Heat rose on Hermione’s cheeks as Professor McGonagall rose an unamused eyebrow at Ron and chose Slytherin Daphne Greengrass.
For the rest of the class, whenever McGonagall asked a question, Ron would mock Hermione cruelly. Tears welled up in her eyes as McGonagall finally snapped at him, threatening to take away House points, and when the bell rang, she was the first to leave the classroom.
This wasn’t fair. She knew she had done nothing to warrant Ron’s bullying. Sixth year was hard enough with her classes and the threat of Voldemort without Ron acting so harshly towards her. She was done, she decided as she wiped her tears in the bathroom, Luna Lovegood patting her back serenely. It was okay, she thought. Friends grew apart sometimes.
Harry was waiting outside of the bathroom, her book bag in his hands. “You left your stuff…”
“Oh yes,” she said. How was it that she had gotten so worked up that she’d forgotten her things?

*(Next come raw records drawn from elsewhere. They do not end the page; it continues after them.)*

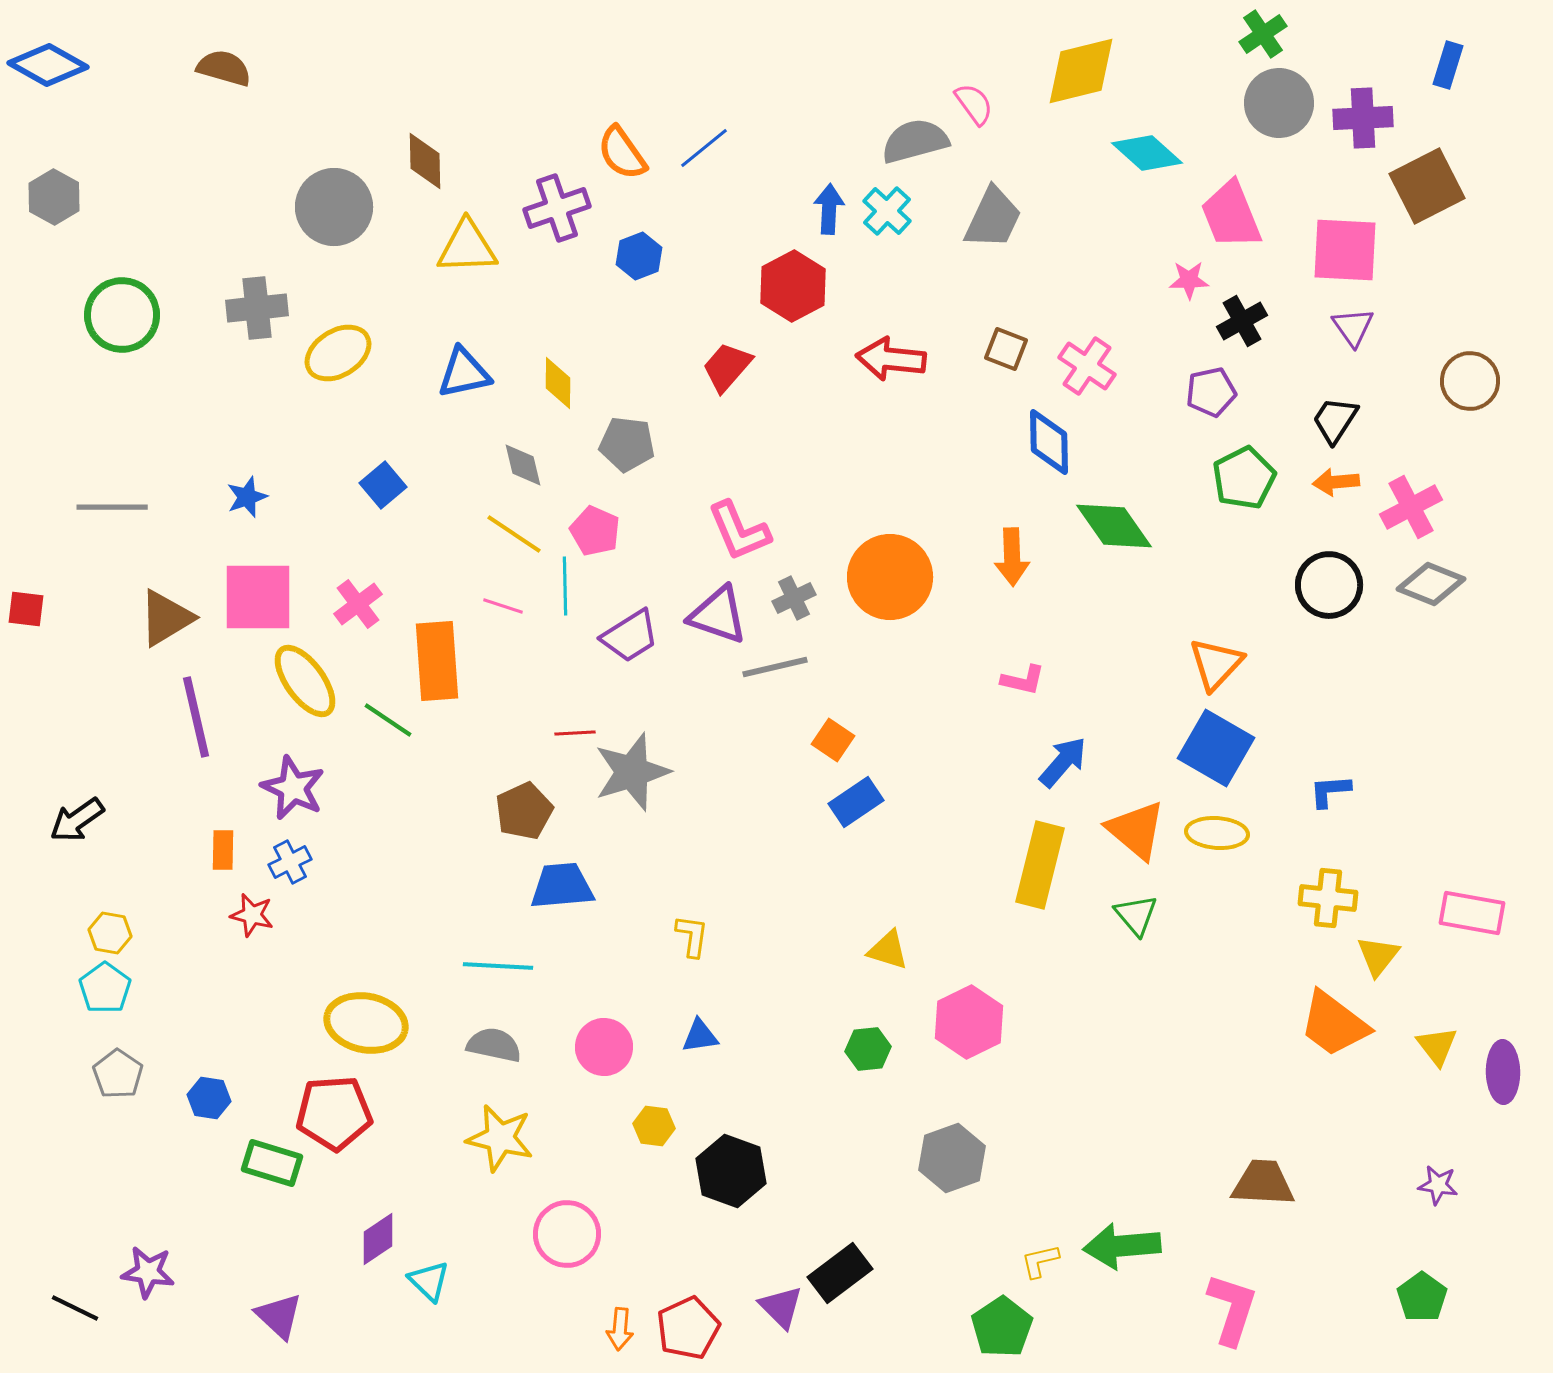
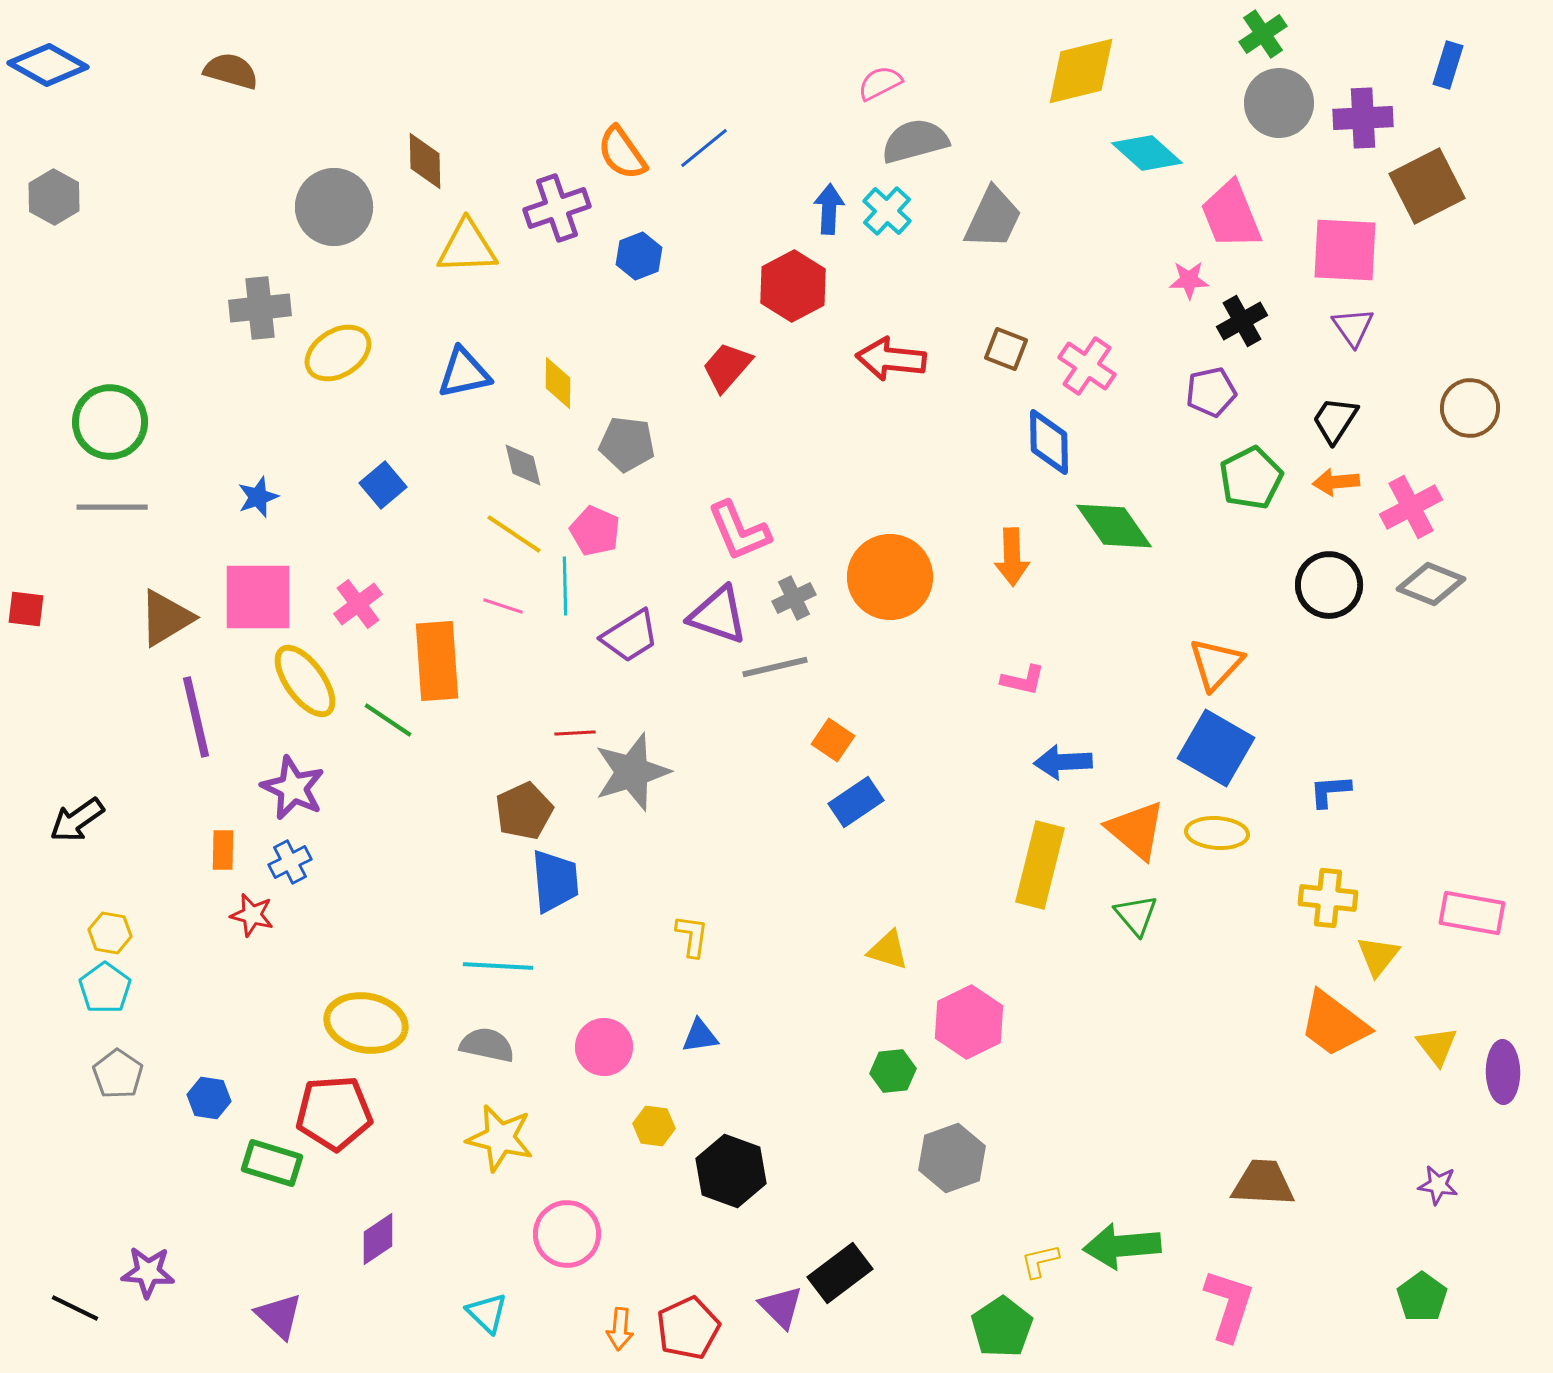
brown semicircle at (224, 68): moved 7 px right, 3 px down
pink semicircle at (974, 104): moved 94 px left, 21 px up; rotated 81 degrees counterclockwise
gray cross at (257, 308): moved 3 px right
green circle at (122, 315): moved 12 px left, 107 px down
brown circle at (1470, 381): moved 27 px down
green pentagon at (1244, 478): moved 7 px right
blue star at (247, 497): moved 11 px right
blue arrow at (1063, 762): rotated 134 degrees counterclockwise
blue trapezoid at (562, 886): moved 7 px left, 5 px up; rotated 90 degrees clockwise
gray semicircle at (494, 1045): moved 7 px left
green hexagon at (868, 1049): moved 25 px right, 22 px down
purple star at (148, 1272): rotated 4 degrees counterclockwise
cyan triangle at (429, 1281): moved 58 px right, 32 px down
pink L-shape at (1232, 1309): moved 3 px left, 4 px up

She took a deep breath, “Thank you, Harry. Well, I’d better get going…”
She hurried off before Harry could say anything further. She needed to pull herself together before having to sit alone, yet again, at dinner.
She changed into more comfortable clothes and snuggled with Crookshanks for a bit before grabbing a book and slipping out of her dormitory. The halls were almost empty, most of the student body down in the Great Hall.

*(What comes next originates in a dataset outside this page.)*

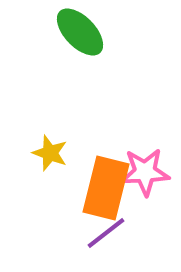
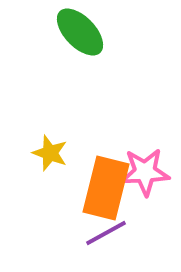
purple line: rotated 9 degrees clockwise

The noise of the Hall swelled as she got closer, and she took a deep breath at the top of the landing, fortifying herself before descending the staircase to the entrance hall.
Zabini was exiting the Great Hall as she came to the bottom of the stairs. He noticed her and glanced behind himself, into the Hall, before walking directly up to her.
“Hey,” he said, “Everything okay?”
Hermione stared up at him, surprised. She eyed his face, his furrowed brows, warily, “I’m fine.”
“Good,” he said, shoving his hands into the pockets of his school robes. “Because Weasley was being a git.”
She felt a surge of indignation, an urge to defend Ron to Zabini, a Slytherin who often kept company with the Malfoys and Parkinsons of the school. But she stopped herself. None of those people were supposed to be her best friend. And Zabini, who was supposed to be like them, was standing in front of her, looking down at her with more concern than she’d gotten from Ron in a long time.
“Thanks,” she said awkwardly. She tilted her head at him, wondering what had made him come up to her.
He nodded once, looking satisfied, before abruptly turning away, raising one hand in a wave, “See you at the party.”
“Yeah,” she said quietly, unsure if her response had reached him as he hurried down the staircase that led to the Slytherin common room.